Thursday, August 26, 2010

2010 Architecture & the City Film Series

Celebrate the relationship between architecture and celluloid through this five-part series of documentary films, which spotlight the built environment, the architectural profession and the ever-mythical architect’s ego.

The films will be presented on every Wednesday in September at 6:00 pm in the San Francisco Main Library’s Koret Auditorium. Each program is free, but registration is required. Register at www.aiasf.org/archandcity/films


September 1
- The Last Wright (directed by Lucille Carra; 55 minutes)

In 1908, when Frank Lloyd Wright was considered the most innovative architect in Chicago, he traveled to Mason City, Iowa, to design a unique, mixed-use city block—a bank and an adjoining hotel facing a park. This film offers a provocative, ironic tapestry of an American century, tracing the life, death and rebirth of a Midwest downtown through the prism of The Park Inn.


Park Inn Hotel and City National Bank Building by Frank Lloyd Wright (image source: Wikimedia Commons)

September 8 - Make No Little Plans: Daniel Burnham and the American City (directed by Judith Paine McBrien; 50 minutes)

Few individuals have had more impact on the American city than architect and planner Daniel Hudson Burnham. Among his firm’s best known works are the Flatiron building in New York, Union station in Washington, DC and The Field Museum in Chicago.

September 15 - Infinite Space: The Architecture of John Lautner (directed by Murray Gregor; 90 minutes)

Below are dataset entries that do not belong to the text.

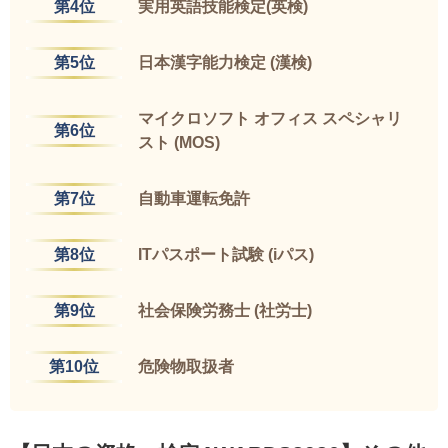
第4位
実用英語技能検定(英検)
第5位
日本漢字能力検定 (漢検)
マイクロソフト オフィス スペシャリ
第6位
スト (MOS)
第7位
自動車運転免許
第8位
ITパスポート試験 (iパス)
第9位
社会保険労務士 (社労士)
第10位
危険物取扱者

Infinite Space traces the lifelong quest of visionary genius John Lautner to create “architecture that has no beginning and no end.” As a young man, Lautner broke from his mentor, Frank Lloyd Wright, and went west to California to forge his own architecture. His life was marked by innovation and inspiration, endless battles with building codes, an accidental leap into the epicenter of pop culture, bitterness at lost opportunities, and finally, monumental achievement.

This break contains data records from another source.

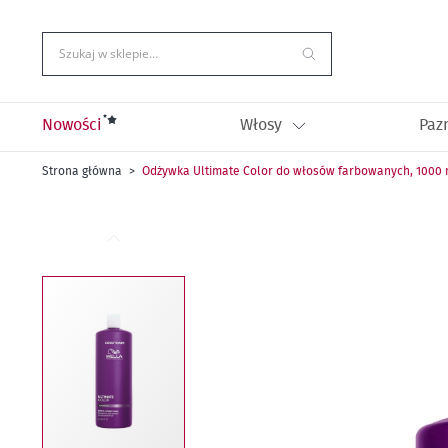
Przejdź
do
treści
Szukaj w sklepie…
Nowości
Włosy
Paz
Strona główna
Odżywka Ultimate Color do włosów farbowanych, 1000 
Przejdź
na
koniec
galerii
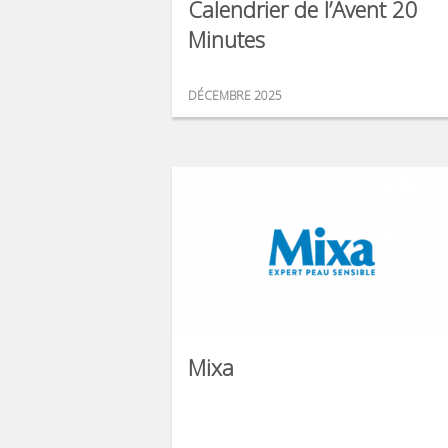
Calendrier de l’Avent 20
Minutes
DÉCEMBRE 2025
Mixa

Segel House in Malibu, California by John Lautner (image source: Wikimedia Commons)

September 22 - A Necessary Ruin and Other Architectural Shorts (directed by Evan Mather; 50 minutes)

A Necessary Ruin relates the powerful, compelling narrative of the history of the 1958 Union Tank Car Dome, located north of Baton Rouge, Louisiana, designed according to the engineering principles of visionary design scientist and philosopher Buckminster Fuller. The evening also features The Image of the City and So What?, among other architectural shorts, followed by a conversation with the filmmaker.


Union Tank Car Dome by Buckminster Fuller (source: Buckminster Fuller Institute)

September 30 - FLOW (directed by Irena Salina; 84 minutes)

Irena Salina’s award-winning documentary investigates what experts label the most important political and environmental issue of the 21st Century—The World Water Crisis. Salina builds a case against the growing privatization of the world’s dwindling fresh water supply with an unflinching focus on politics, pollution, human rights, and the emergence of a domineering world water cartel.


These programs are a joint presentation of the San Francisco Public Library and AIA San Francisco. The film series is generously made possible in part by the LEF Foundation.

The complete schedule for the 2010 Architecture and the City Festival


A Reading List of Recent Reference Titles:

Frank Lloyd Wright From Within Outward (Guggenheim Museum, 2009).

Daniel H. Burnham: Visionary Architect and Planner by Kristen Schaffer (Rizzoli, 2003).

Between Earth and Heaven: The Architecture of John Lautner (Rizzoli International Publications, 2008).

Buckminster Fuller: Starting with the Universe (Whitney Museum of American Art, 2008).